• Dataset entries:
----------------
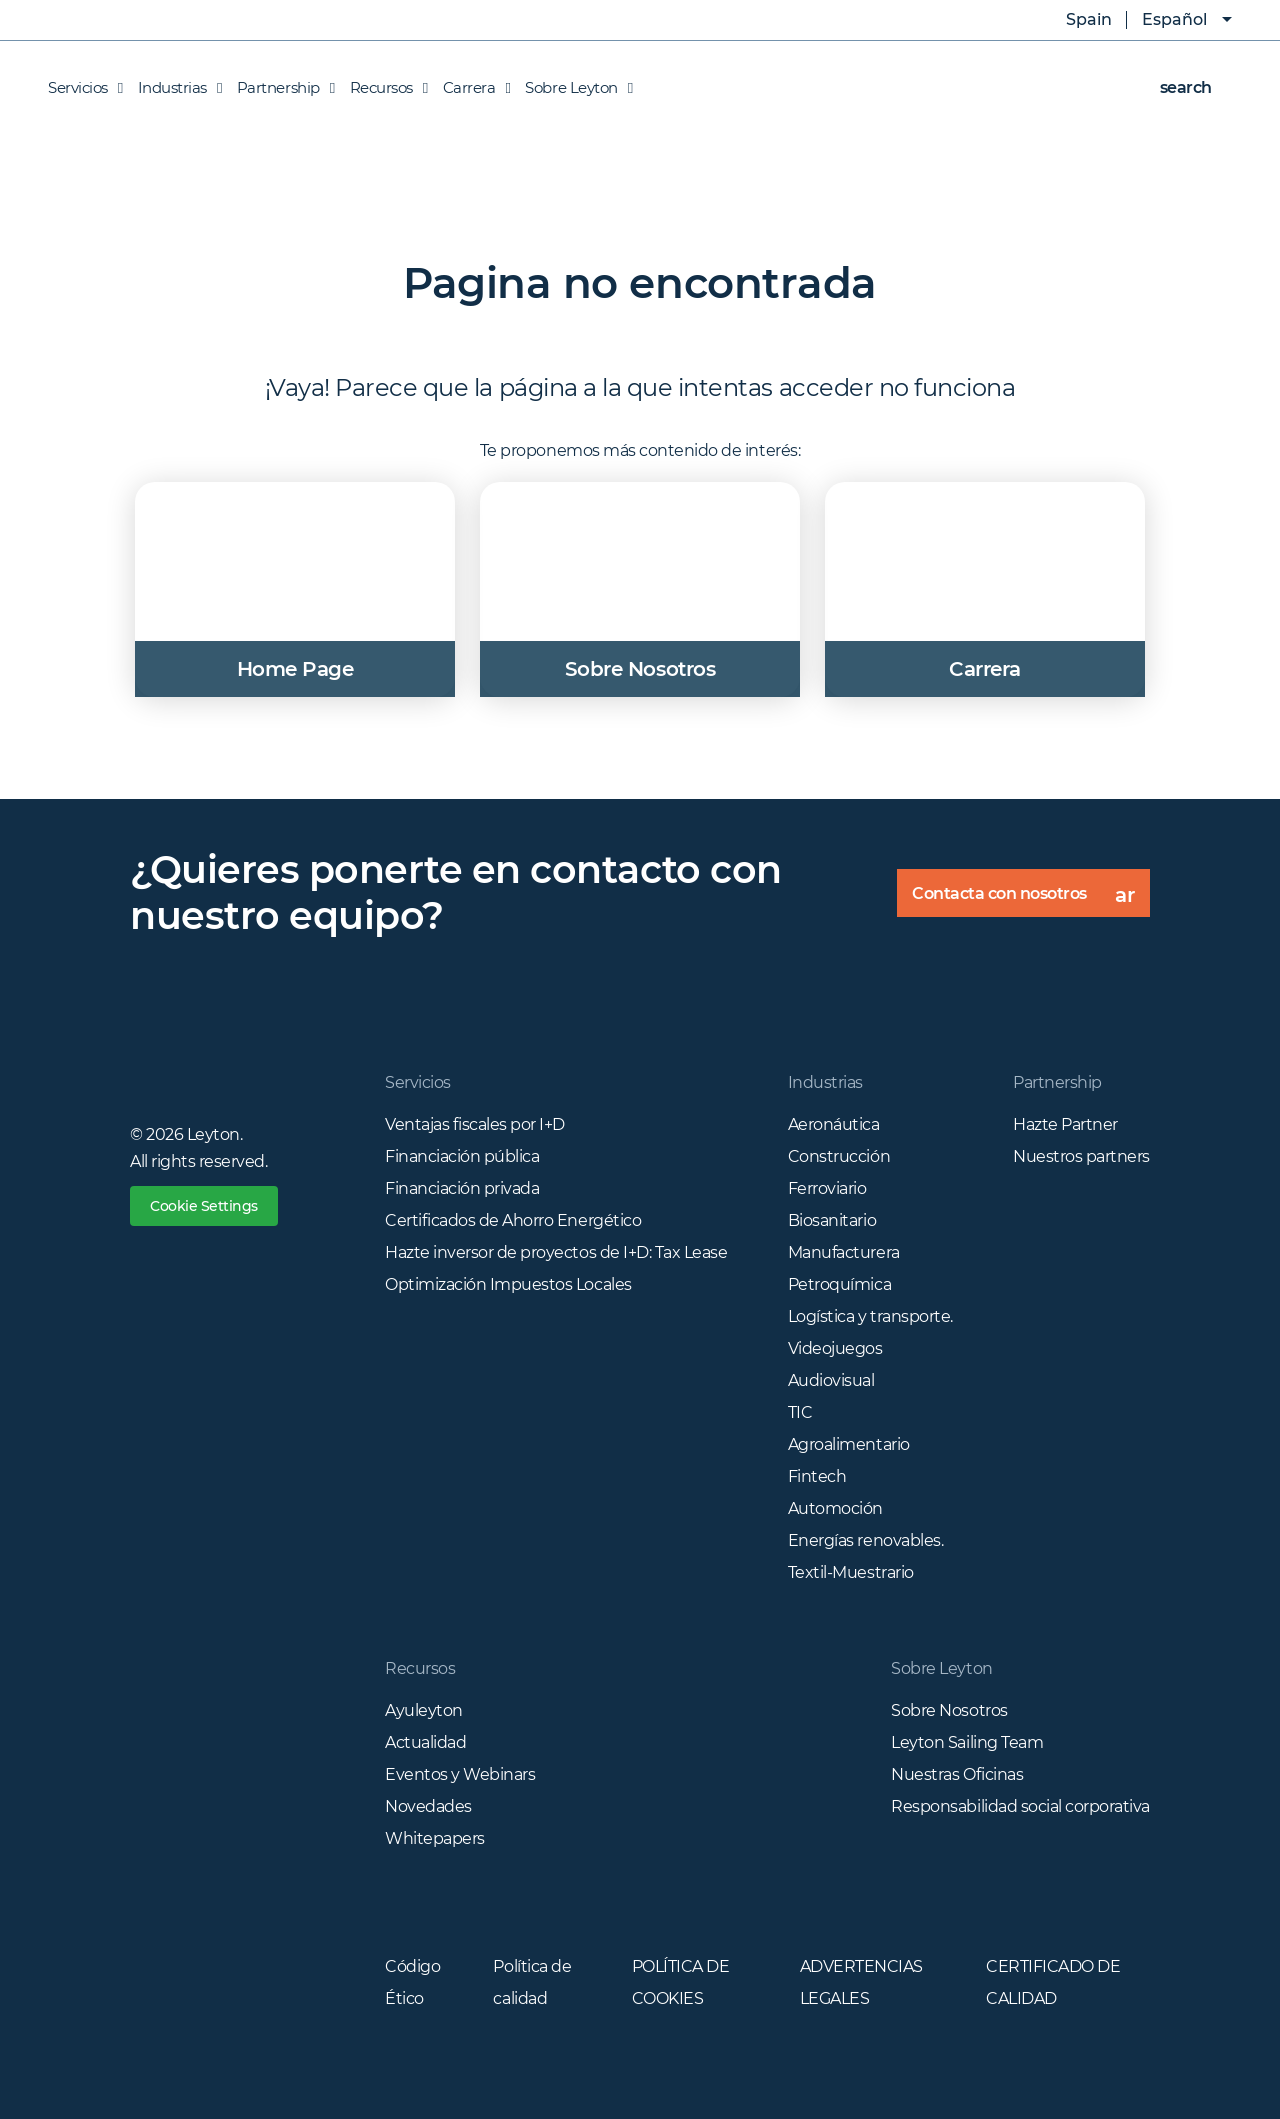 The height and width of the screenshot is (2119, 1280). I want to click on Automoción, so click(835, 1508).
----------------
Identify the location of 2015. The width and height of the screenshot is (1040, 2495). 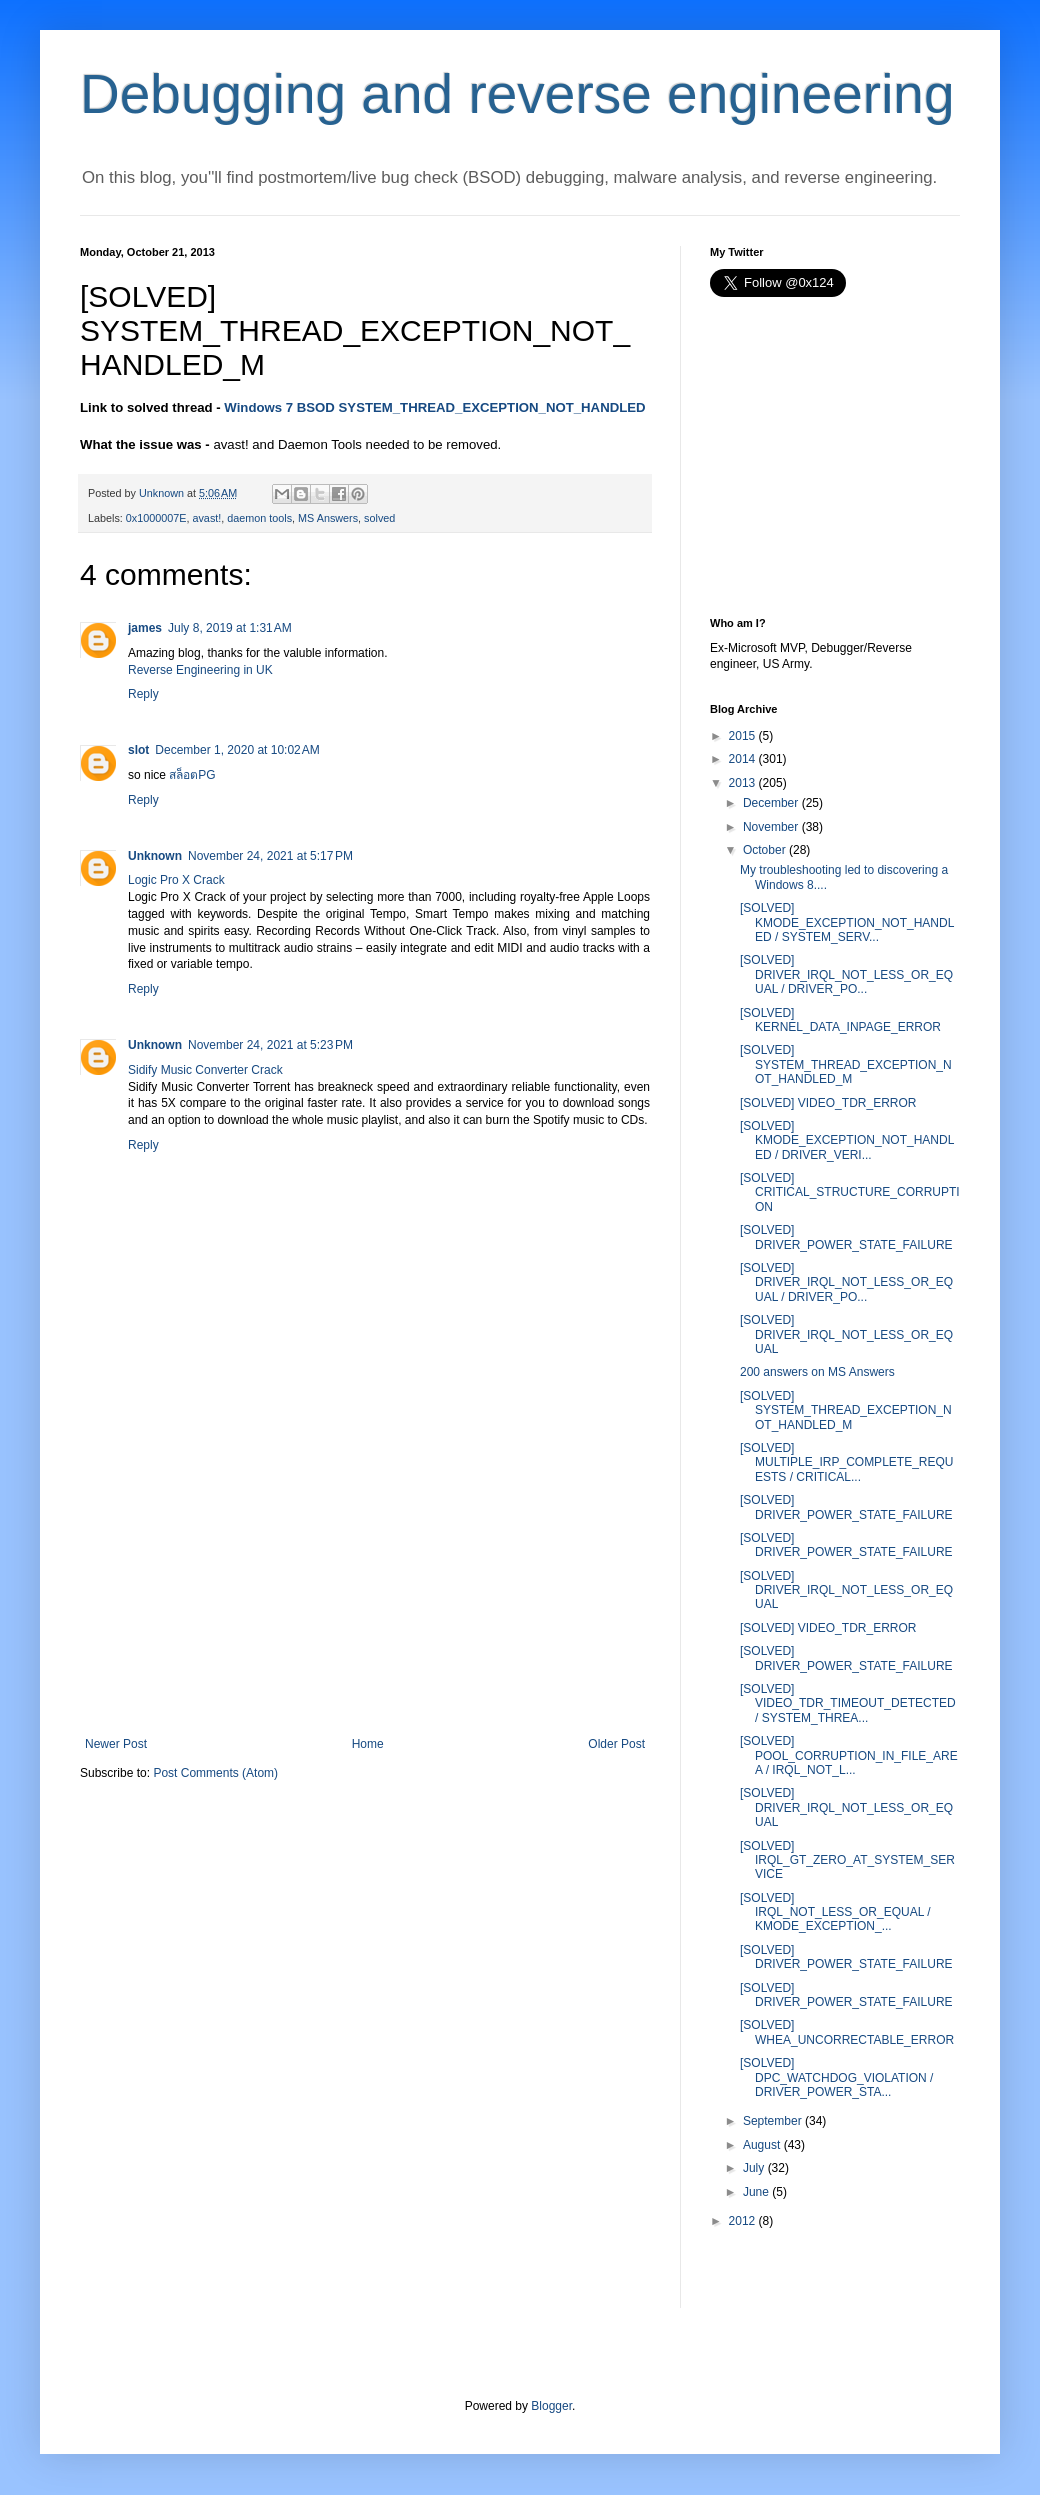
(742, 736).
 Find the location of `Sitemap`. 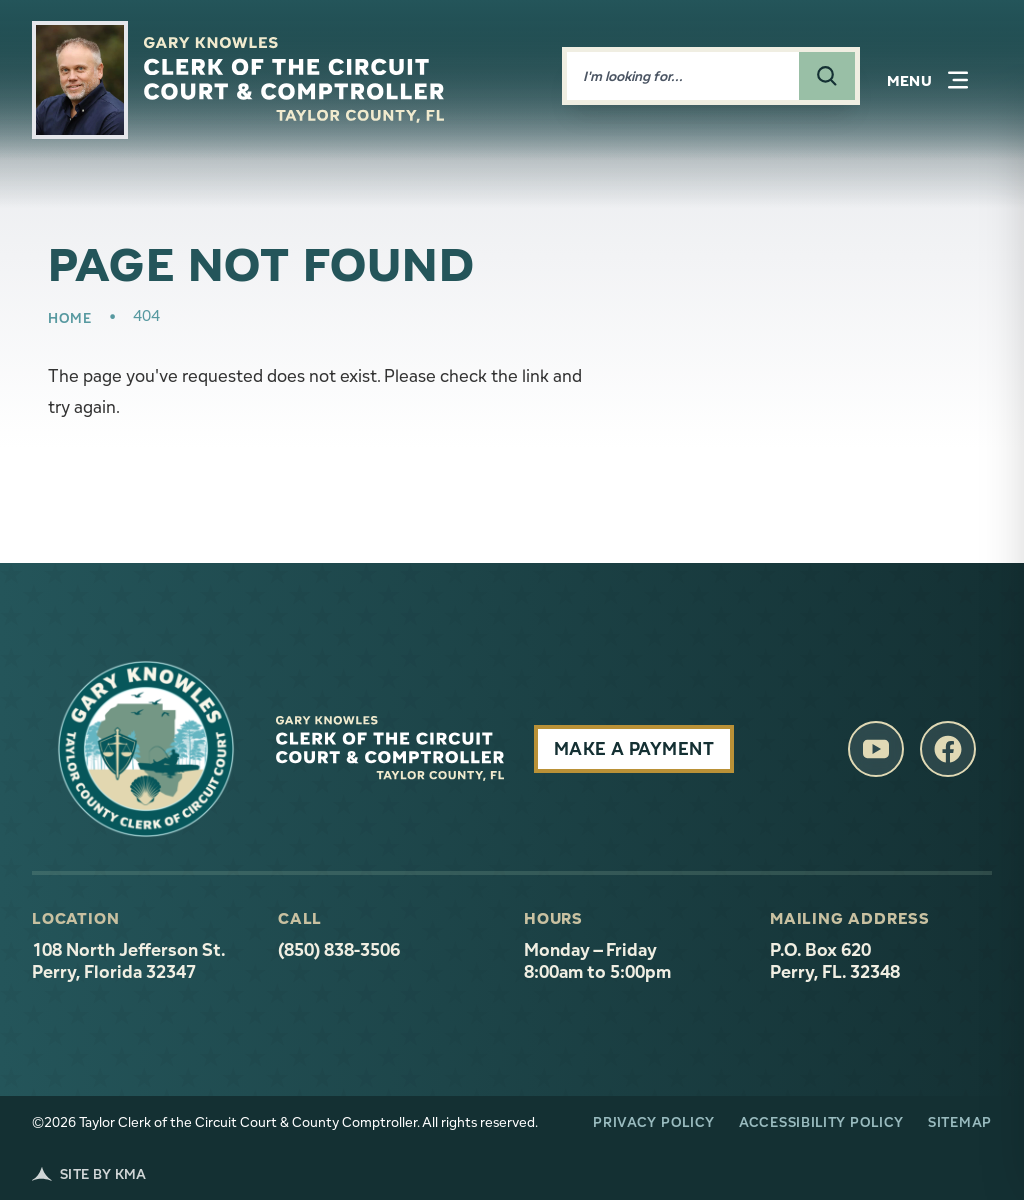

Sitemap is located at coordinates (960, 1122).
----------------
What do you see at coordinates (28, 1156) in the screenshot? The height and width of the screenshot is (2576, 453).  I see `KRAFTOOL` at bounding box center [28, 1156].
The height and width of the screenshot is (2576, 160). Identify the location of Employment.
----------------
• Exercise: Reproduce word for word the material above, beginning with the line that contains "What do you" and ending with the line that contains "The height and width of the screenshot is (2576, 160).".

• Task response:
What do you see at coordinates (28, 1156) in the screenshot? The height and width of the screenshot is (2576, 453).  I see `KRAFTOOL` at bounding box center [28, 1156].
The height and width of the screenshot is (2576, 160). Identify the location of Employment.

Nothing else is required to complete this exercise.